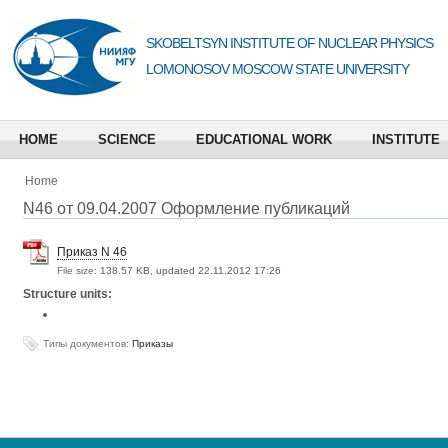
SKOBELTSYN INSTITUTE OF NUCLEAR PHYSICS
LOMONOSOV MOSCOW STATE UNIVERSITY
HOME
SCIENCE
EDUCATIONAL WORK
INSTITUTE
Home
N46 от 09.04.2007 Оформление публикаций
Приказ N 46
File size:
138.57 KB, updated 22.11.2012 17:26
Structure units:
Типы документов:
Приказы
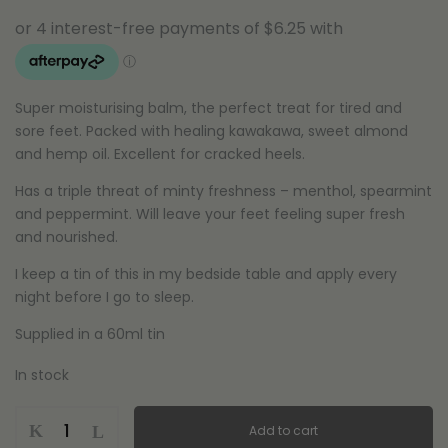
Super moisturising balm, the perfect treat for tired and
sore feet. Packed with healing kawakawa, sweet almond
and hemp oil. Excellent for cracked heels.
Has a triple threat of minty freshness – menthol, spearmint
and peppermint. Will leave your feet feeling super fresh
and nourished.
I keep a tin of this in my bedside table and apply every
night before I go to sleep.
Supplied in a 60ml tin
In stock
Kawakawa
Add to cart
Foot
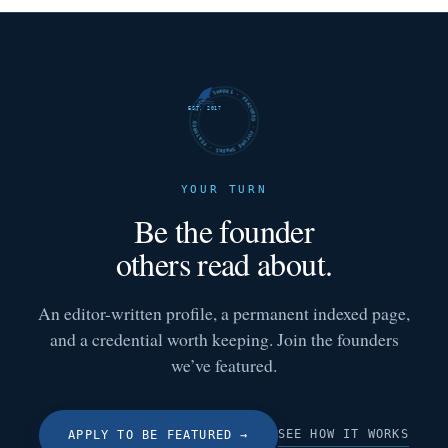
FUTURE SHARKS · FEATURED · FUTURE SHARKS · FEATURED ·
EST. 2017
YOUR TURN
Be the founder
others read about.
An editor-written profile, a permanent indexed page,
and a credential worth keeping. Join the founders
we’ve featured.
SEE HOW IT WORKS
APPLY TO BE FEATURED
→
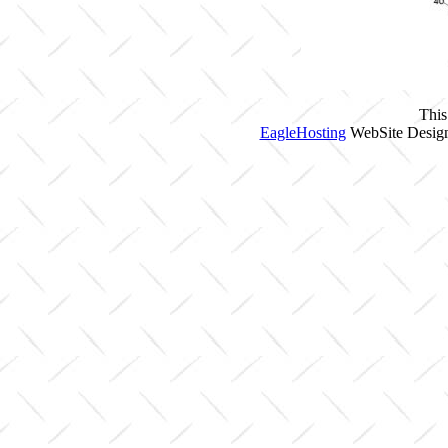
This
EagleHosting
WebSite Design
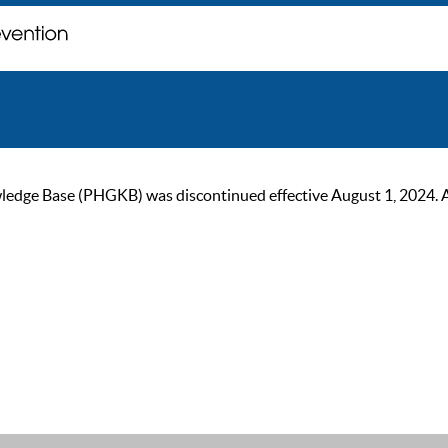
ge Base (PHGKB) was discontinued effective August 1, 2024. As of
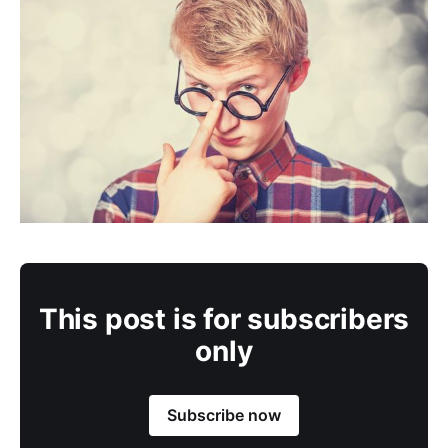
This post is for subscribers
only
Subscribe now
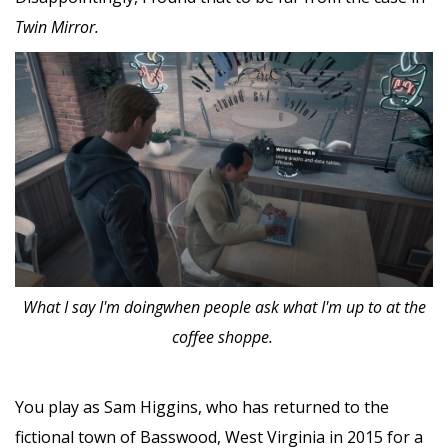
Twin Mirror.
What I say I'm doingwhen people ask what I'm up to at the
coffee shoppe.
You play as Sam Higgins, who has returned to the
fictional town of Basswood, West Virginia in 2015 for a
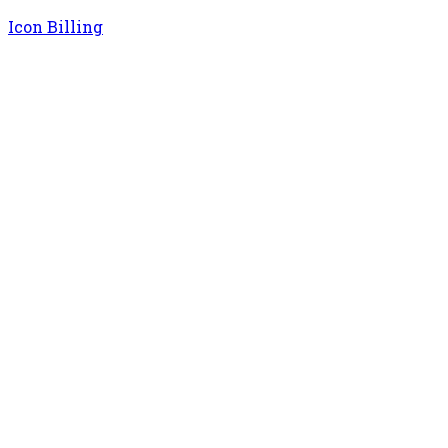
Icon Billing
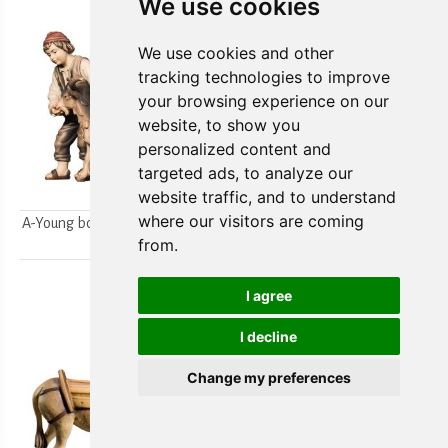
We use cookies
We use cookies and other
tracking technologies to improve
your browsing experience on our
website, to show you
personalized content and
targeted ads, to analyze our
website traffic, and to understand
where our visitors are coming
A-Young boys milking a goat
A-Farmer`s wife w/ her boy
from.
2pcs.
2pcs.
I agree
I decline
Change my preferences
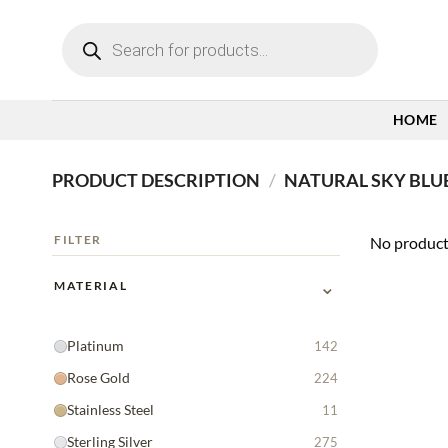
Skip
Products
to
search
content
HOME
PRODUCT DESCRIPTION
/
NATURAL SKY BLU
FILTER
No product
⌄
MATERIAL
Platinum
142
Rose Gold
224
Stainless Steel
11
Sterling Silver
275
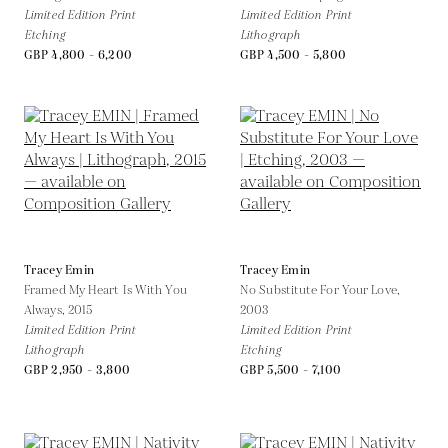
Limited Edition Print
Limited Edition Print
Etching
Lithograph
GBP 4,800 - 6,200
GBP 4,500 - 5,800
Tracey Emin
Tracey Emin
Framed My Heart Is With You
No Substitute For Your Love,
Always,
2015
2003
Limited Edition Print
Limited Edition Print
Lithograph
Etching
GBP 2,950 - 3,800
GBP 5,500 - 7,100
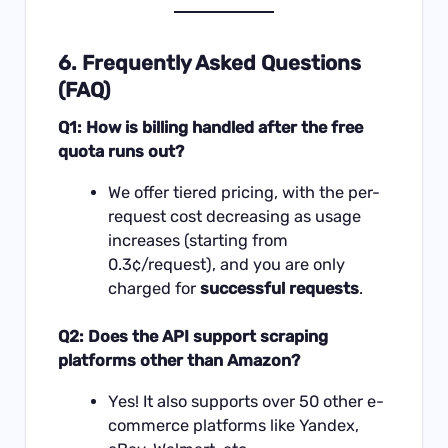
6. Frequently Asked Questions
(FAQ)
Q1: How is billing handled after the free
quota runs out?
We offer tiered pricing, with the per-
request cost decreasing as usage
increases (starting from
0.3¢/request), and you are only
charged for
successful requests
.
Q2: Does the API support scraping
platforms other than Amazon?
Yes! It also supports over 50 other e-
commerce platforms like Yandex,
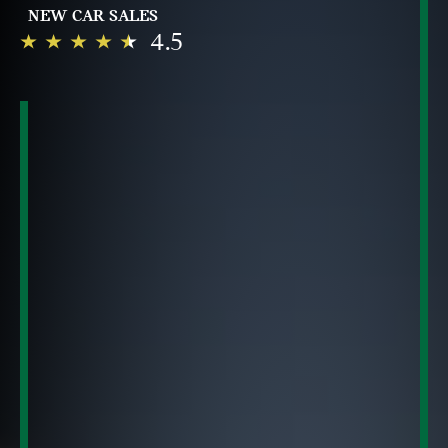
NEW CAR SALES
4.5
* * * * * * * * *
» **PROBLEM**
Give all the records again, exactly, without images.

» **OUTPUT**
SKOBELTSYN INSTITUTE OF NUCLEAR PHYSICS
LOMONOSOV MOSCOW STATE UNIVERSITY
HOME
SCIENCE
EDUCATIONAL WORK
INSTITUTE
Home
N46 от 09.04.2007 Оформление публикаций
Приказ N 46
File size:
138.57 KB, updated 22.11.2012 17:26
Structure units:
Типы документов:
Приказы
Super moisturising balm, the perfect treat for tired and
sore feet. Packed with healing kawakawa, sweet almond
and hemp oil. Excellent for cracked heels.
Has a triple threat of minty freshness – menthol, spearmint
and peppermint. Will leave your feet feeling super fresh
and nourished.
I keep a tin of this in my bedside table and apply every
night before I go to sleep.
Supplied in a 60ml tin
In stock
Kawakawa
Add to cart
Foot
FUTURE SHARKS · FEATURED · FUTURE SHARKS · FEATURED ·
EST. 2017
YOUR TURN
Be the founder
others read about.
An editor-written profile, a permanent indexed page,
and a credential worth keeping. Join the founders
we’ve featured.
SEE HOW IT WORKS
APPLY TO BE FEATURED
→
This
EagleHosting
WebSite Design
ge Base (PHGKB) was discontinued effective August 1, 2024. As of
This post is for subscribers
only
Subscribe now
Twin Mirror.
What I say I'm doingwhen people ask what I'm up to at the
coffee shoppe.
You play as Sam Higgins, who has returned to the
fictional town of Basswood, West Virginia in 2015 for a
Icon Billing
We use cookies
We use cookies and other
tracking technologies to improve
your browsing experience on our
website, to show you
personalized content and
targeted ads, to analyze our
website traffic, and to understand
where our visitors are coming
A-Young boys milking a goat
A-Farmer`s wife w/ her boy
from.
2pcs.
2pcs.
I agree
I decline
Change my preferences
Skip
Products
to
search
content
HOME
PRODUCT DESCRIPTION
/
NATURAL SKY BLU
FILTER
No product
⌄
MATERIAL
Platinum
142
Rose Gold
224
Stainless Steel
11
Sterling Silver
275
Limited Edition Print
Limited Edition Print
Etching
Lithograph
GBP 4,800 - 6,200
GBP 4,500 - 5,800
Tracey Emin
Tracey Emin
Framed My Heart Is With You
No Substitute For Your Love,
Always,
2015
2003
Limited Edition Print
Limited Edition Print
Lithograph
Etching
GBP 2,950 - 3,800
GBP 5,500 - 7,100
6. Frequently Asked Questions
(FAQ)
Q1: How is billing handled after the free
quota runs out?
We offer tiered pricing, with the per-
request cost decreasing as usage
increases (starting from
0.3¢/request), and you are only
charged for
successful requests
.
Q2: Does the API support scraping
platforms other than Amazon?
Yes! It also supports over 50 other e-
commerce platforms like Yandex,
NEW CAR SALES
4.5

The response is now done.